> [Supplied records]
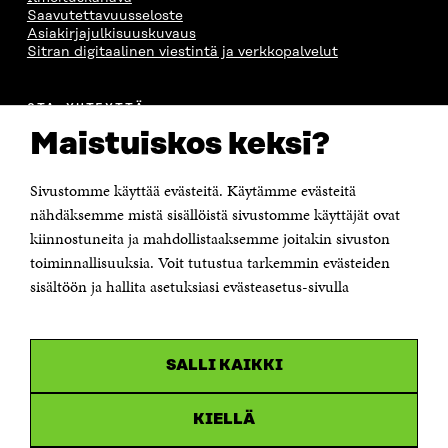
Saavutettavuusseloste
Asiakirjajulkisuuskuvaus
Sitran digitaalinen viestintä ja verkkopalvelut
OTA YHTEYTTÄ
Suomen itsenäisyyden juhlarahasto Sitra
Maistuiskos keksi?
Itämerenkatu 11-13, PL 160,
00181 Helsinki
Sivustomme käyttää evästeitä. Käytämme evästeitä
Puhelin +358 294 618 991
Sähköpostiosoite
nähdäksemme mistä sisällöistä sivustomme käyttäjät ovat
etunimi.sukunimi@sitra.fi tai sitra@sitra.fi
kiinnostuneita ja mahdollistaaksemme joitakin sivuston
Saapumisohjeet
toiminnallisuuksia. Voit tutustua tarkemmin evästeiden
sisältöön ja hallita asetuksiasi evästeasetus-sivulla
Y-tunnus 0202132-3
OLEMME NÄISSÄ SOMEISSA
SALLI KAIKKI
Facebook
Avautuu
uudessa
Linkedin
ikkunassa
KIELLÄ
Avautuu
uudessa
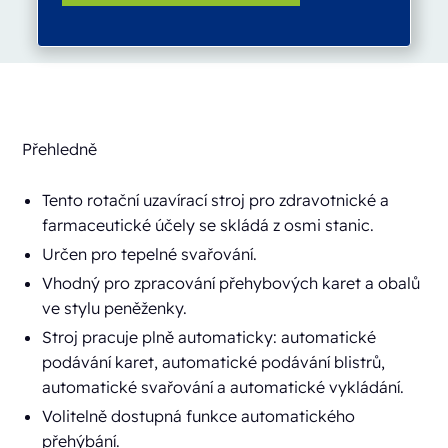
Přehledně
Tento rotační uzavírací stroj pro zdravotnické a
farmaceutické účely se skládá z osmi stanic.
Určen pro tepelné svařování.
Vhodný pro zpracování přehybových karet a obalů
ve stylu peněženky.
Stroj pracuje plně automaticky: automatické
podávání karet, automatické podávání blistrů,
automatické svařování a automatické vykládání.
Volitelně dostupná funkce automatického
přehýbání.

> [Task objective] Whenever a line of the data holds the string "karet", pick that line out.

> [Exercise answer]
Vhodný pro zpracování přehybových karet a obalů
podávání karet, automatické podávání blistrů,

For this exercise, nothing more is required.